Two former Pfizer executives announced late Wednesday night that they won’t support efforts by activist investor Starboard Value to shake up the giant drugmaker.
“We have decided not to be involved,” former Pfizer CEO Ian Read and former CFO Frank D’Amelio said in the statement issued by Guggenheim Securities, a longtime adviser to Pfizer on mergers and acquisitions. “We are fully supportive of Pfizer Chairman and CEO Albert Bourla, senior management and the board, and we are confident that over time they will deliver shareholder value.”
Starboard on Thursday alleged that Read and D’Amelio were coerced into issuing the statement. People within Pfizer or company representatives “purportedly threatened to commence costly litigation against them, claw back prior compensation, and cancel unvested performance stock units,” Starboard managing member Jeffrey Smith said in a letter to Pfizer’s board. Guggenheim didn’t immediately respond to a request for comment about the new allegations. Pfizer declined to comment.
The back-and-forth comes days after The Wall Street Journal reported Starboard had accumulated a $1 billion stake in Pfizer and planned to press for changes to revive flagging profitability at the drugmaker.
Starboard approached Read and D’Amelio and they offered to help. “Both Mr. Read and Mr. D’Amelio expressed concerns about the trajectory of the business,” Smith wrote Thursday. Financial Times reported that Read and D’Amelio had reached out to four current Pfizer directors to encourage them to listen to Starboard as well.

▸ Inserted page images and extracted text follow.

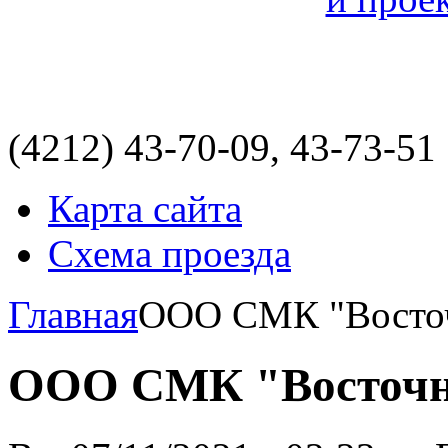
(4212)
43-70-09, 43-73-51
Карта сайта
Схема проезда
Главная
ООО СМК "Восто
ООО СМК "Восточн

Pfizer is a ripe target for the activist investor after the company’s triumphant success in producing the first COVID-19 vaccine was undone by plummeting sales after the pandemic. The company’s shares are currently trading at about half the value they reached in late 2021, when Pfizer was raking in billions of dollars from the vaccine.

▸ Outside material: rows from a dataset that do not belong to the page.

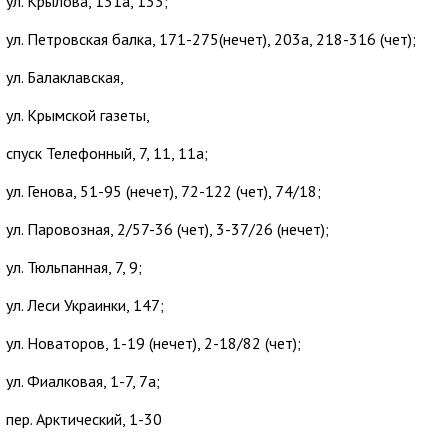
ул. Крылова, 131а, 133;
ул. Петровская балка, 171-275(нечет), 203а, 218-316 (чет);
ул. Балаклавская,
ул. Крымской газеты,
спуск Телефонный, 7, 11, 11а;
ул. Генова, 51-95 (нечет), 72-122 (чет), 74/18;
ул. Паровозная, 2/57-36 (чет), 3-37/26 (нечет);
ул. Тюльпанная, 7, 9;
ул. Леси Украинки, 147;
ул. Новаторов, 1-19 (нечет), 2-18/82 (чет);
ул. Фиалковая, 1-7, 7а;
пер. Арктический, 1-30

Starboard believes Pfizer spent far too much of the windfall from COVID-19 on acquisitions, Financial Times reported, citing unidentified people briefed on Starboard’s thinking. Starboard’s Smith said Thursday that Bourla has agreed to a meeting on Oct. 16 that may also include board members. The investor also asked for a special committee to investigate any potential coercion of Read and D’Amelio.

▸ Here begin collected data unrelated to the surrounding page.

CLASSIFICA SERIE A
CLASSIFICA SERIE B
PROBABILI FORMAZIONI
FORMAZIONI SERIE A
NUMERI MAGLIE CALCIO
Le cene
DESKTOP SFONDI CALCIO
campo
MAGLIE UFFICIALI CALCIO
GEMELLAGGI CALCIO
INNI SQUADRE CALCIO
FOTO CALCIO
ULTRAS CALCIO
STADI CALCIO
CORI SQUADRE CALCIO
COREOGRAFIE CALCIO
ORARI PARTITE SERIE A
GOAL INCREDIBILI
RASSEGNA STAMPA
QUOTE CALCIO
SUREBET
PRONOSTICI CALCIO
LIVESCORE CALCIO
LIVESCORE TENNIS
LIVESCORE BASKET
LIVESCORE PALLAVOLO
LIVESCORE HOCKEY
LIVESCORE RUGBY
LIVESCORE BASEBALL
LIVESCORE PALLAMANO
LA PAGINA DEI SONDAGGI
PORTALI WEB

Starboard has engaged in a number of different battles over the years, including challenging Bristol Myers Squibb’s acquisition of Celgene in 2019. More recently, it’s asked shareholders to take on the Murdoch family by collapsing the dual-class share structure at News Corp. Starboard is also pushing for change at Match Group, the online dating company.
It’s not yet clear what Starboard wants from Pfizer. The drugmaker’s struggles go beyond falling COVID-19 vaccine sales. The company fell behind in the race to enter the hot new market for obesity drugs, recently had to pull a sickle cell disease drug from the market and gave up on a gene therapy for Duchenne muscular dystrophy after disappointing study results.
Meanwhile, like a lot of major pharmaceutical companies, Pfizer is facing the looming threat of key patent expirations for top drugs including the blood thinner Eliquis. The company’s answer until now has been leaning into its cancer drug pipeline and undertaking a series of cost cuts.
In the letter Thursday, Smith said Starboard is “committed to working constructively” with the management and board “to create value for the benefit of all shareholders.”